Need Help with TTreeProcessorMT: Increasing Number of Threads Beyond 7

Hi,

Hi everyone,

I’m working with TTreeProcessorMT and have come across some behavior that I’m having trouble understanding. I’ve provided a simplified version of my implementation below:

void treeProcessor::filter_events_v2(likelihoodNet &lnet)
{
	int numberOfThreads = 7;
	ROOT::EnableImplicitMT(numberOfThreads);

	// Create a TThreadedObject to hold a TGraph for each thread
    ROOT::TThreadedObject<TGraph> threadedScatter;

	// Create a TTreeProcessorMT: specify the file and the tree in it
	ROOT::TTreeProcessorMT processor(fileName, "myTree");

	std::atomic<int> taskCounter{0};

	// Define the function that will process a subrange of the tree.
	// The function must receive only one parameter, a TTreeReader,
	// and it must be thread safe. To enforce the latter requirement,
	// TThreadedObject histograms will be used.
    auto processFunction = [&](TTreeReader &reader) 
	{
		// Access the event branch using TTreeReaderValue
		TTreeReaderValue<ProcessedEvent> processed_event(reader, "event");

		int taskNumber = taskCounter.fetch_add(1);

		// For performance reasons, a copy of the pointer associated to this thread on the
		// stack is used
		auto localThreadedScatter = threadedScatter.Get();

		int localGraphPointCount = 0;
		
		// Process each entry in the current task's range
		while (reader.Next()) 
		{		
			if (/*some filtering logic*/)
			{
				localThreadedScatter->SetPoint(localThreadedScatter->GetN(), xval, yval);
				localGraphPointCount++;
			}
		}
		std::cout << "Task " << taskNumber << " added " << localGraphPointCount << " points." << std::endl;
    };

	// Launch the parallel processing of the tree
	processor.Process(processFunction);

	// Use the TThreadedObject::Merge method to merge the thread private scatter plots
  	// into the final result
	auto scatterMerged = threadedScatter.Merge();

	// Set the scatter TGraph equal to mergedGraph
    *scatter = *scatterMerged;
}

In this function, I noticed that regardless of the value assigned to numberOfThreads, there are always 7 clusters. Interestingly, the minimum execution time is achieved when numberOfThreads = 7. As I increase the number of threads from 1 to 7, the execution time decreases. However, going beyond 7 threads has no effect other than random fluctuations in execution time.
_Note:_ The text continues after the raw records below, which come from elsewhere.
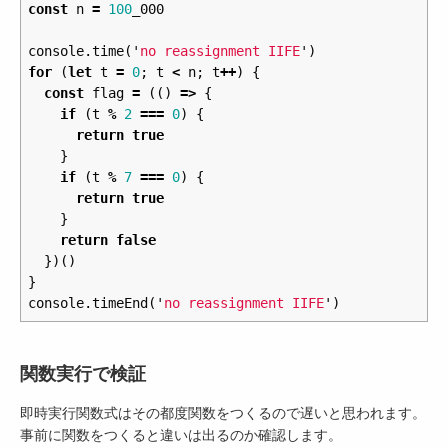
const
n
=
100
_000
console
.
time
(
'
no reassignment IIFE
'
)
for
(
let
t
=
0
;
t
<
n
;
t
++
)
{
const
flag
=
(()
=>
{
if
(
t
%
2
===
0
)
{
return
true
}
if
(
t
%
7
===
0
)
{
return
true
}
return
false
})()
}
console
.
timeEnd
(
'
no reassignment IIFE
'
)
関数実行で検証
即時実行関数式はその都度関数をつくるので遅いと思われます。
事前に関数をつくると違いは出るのか確認します。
My computer has 30 available threads, and I’d like to make full use of them. Is there a way to manually set the number of clusters or configure the function to use more than 7 threads?
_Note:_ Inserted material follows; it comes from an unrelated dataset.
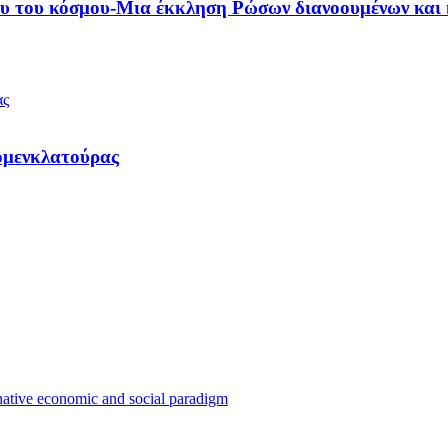
ου του κόσμου-Μια έκκληση Ρώσων διανοουμένων και 
ομενκλατούρας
Any help or suggestions would be greatly appreciated!

Thanks in advance!

In this particular case my guess would be that your input tree has 7 TTree entry clusters :slight_smile:

EDIT:
the reason why a TTree entry cluster is the smallest granularity for parallelism is that if 2 threads processed different parts of the same cluster, each thread would have to read and decompress the same data, resulting in some redundant work.

This topic was automatically closed 14 days after the last reply. New replies are no longer allowed.